(Your assignment): An exact transcription of each entry below is required, without any pictures.

- - - -

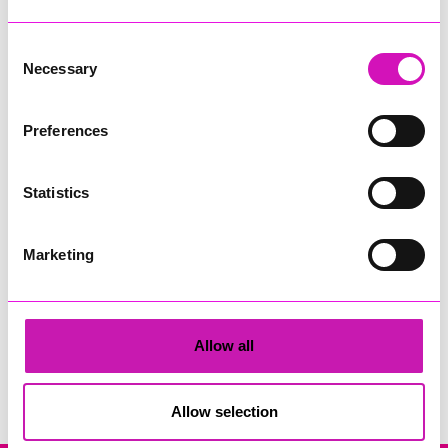
Consent
Necessary
Selection
Preferences
Cornwall's Rewind Radio Business Awards 2026
Statistics
Share
Marketing
Allow all
Search
Allow selection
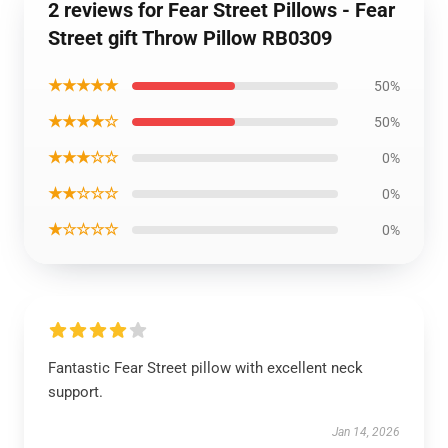
2 reviews for Fear Street Pillows - Fear
Street gift Throw Pillow RB0309
★★★★★
50%
★★★★☆
50%
★★★☆☆
0%
★★☆☆☆
0%
★☆☆☆☆
0%
Fantastic Fear Street pillow with excellent neck
support.
Jan 14, 2026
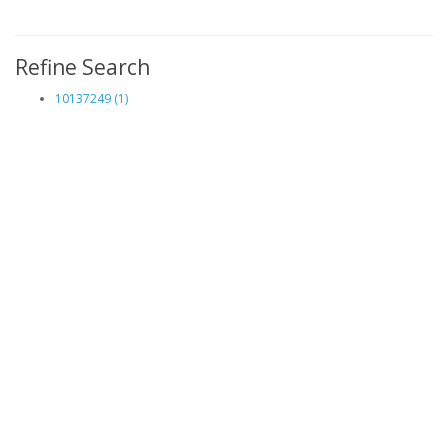
Refine Search
10137249 (1)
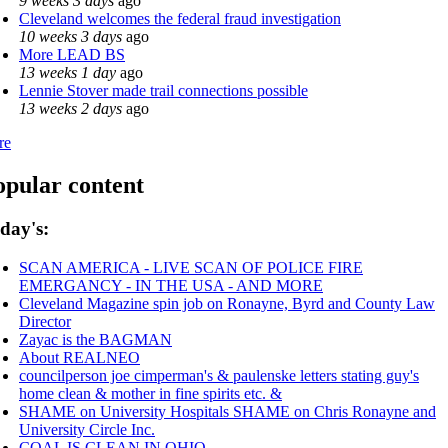
9 weeks 3 days
ago
Cleveland welcomes the federal fraud investigation
10 weeks 3 days
ago
More LEAD BS
13 weeks 1 day
ago
Lennie Stover made trail connections possible
13 weeks 2 days
ago
re
opular content
day's:
SCAN AMERICA - LIVE SCAN OF POLICE FIRE
EMERGANCY - IN THE USA - AND MORE
Cleveland Magazine spin job on Ronayne, Byrd and County Law
Director
Zayac is the BAGMAN
About REALNEO
councilperson joe cimperman's & paulenske letters stating guy's
home clean & mother in fine spirits etc. &
SHAME on University Hospitals SHAME on Chris Ronayne and
University Circle Inc.
COAL IS CLEAN IN OHIO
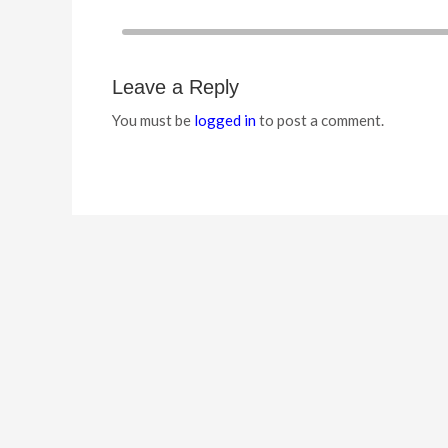
Leave a Reply
You must be
logged in
to post a comment.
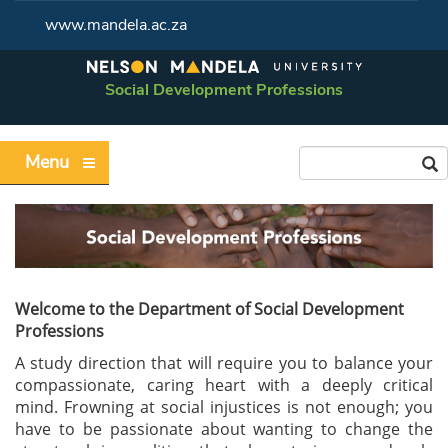
www.mandela.ac.za
Social Development Professions
Menu
Welcome to the Department of Social Development
Professions
A study direction that will require you to balance your
compassionate, caring heart with a deeply critical
mind. Frowning at social injustices is not enough; you
have to be passionate about wanting to change the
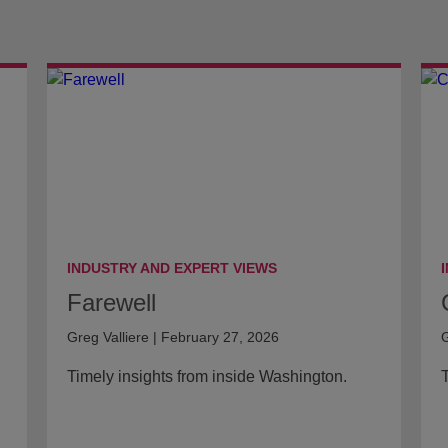
INDUSTRY AND EXPERT VIEWS
Farewell
Greg Valliere | February 27, 2026
G
Timely insights from inside Washington.
T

- - - -

(Response to this exercise):
Consent
Necessary
Selection
Preferences
Cornwall's Rewind Radio Business Awards 2026
Statistics
Share
Marketing
Allow all
Search
Allow selection
2 reviews for Fear Street Pillows - Fear
Street gift Throw Pillow RB0309
★★★★★
50%
★★★★☆
50%
★★★☆☆
0%
★★☆☆☆
0%
★☆☆☆☆
0%
Fantastic Fear Street pillow with excellent neck
support.
Jan 14, 2026
Refine Search
10137249 (1)
9 weeks 3 days
ago
Cleveland welcomes the federal fraud investigation
10 weeks 3 days
ago
More LEAD BS
13 weeks 1 day
ago
Lennie Stover made trail connections possible
13 weeks 2 days
ago
re
opular content
day's:
SCAN AMERICA - LIVE SCAN OF POLICE FIRE
EMERGANCY - IN THE USA - AND MORE
Cleveland Magazine spin job on Ronayne, Byrd and County Law
Director
Zayac is the BAGMAN
About REALNEO
councilperson joe cimperman's & paulenske letters stating guy's
home clean & mother in fine spirits etc. &
SHAME on University Hospitals SHAME on Chris Ronayne and
University Circle Inc.
COAL IS CLEAN IN OHIO
Leave a Reply
You must be
logged in
to post a comment.
www.mandela.ac.za
Social Development Professions
Menu
Welcome to the Department of Social Development
Professions
A study direction that will require you to balance your
compassionate, caring heart with a deeply critical
mind. Frowning at social injustices is not enough; you
have to be passionate about wanting to change the
INDUSTRY AND EXPERT VIEWS
Farewell
Greg Valliere | February 27, 2026
G
Timely insights from inside Washington.
T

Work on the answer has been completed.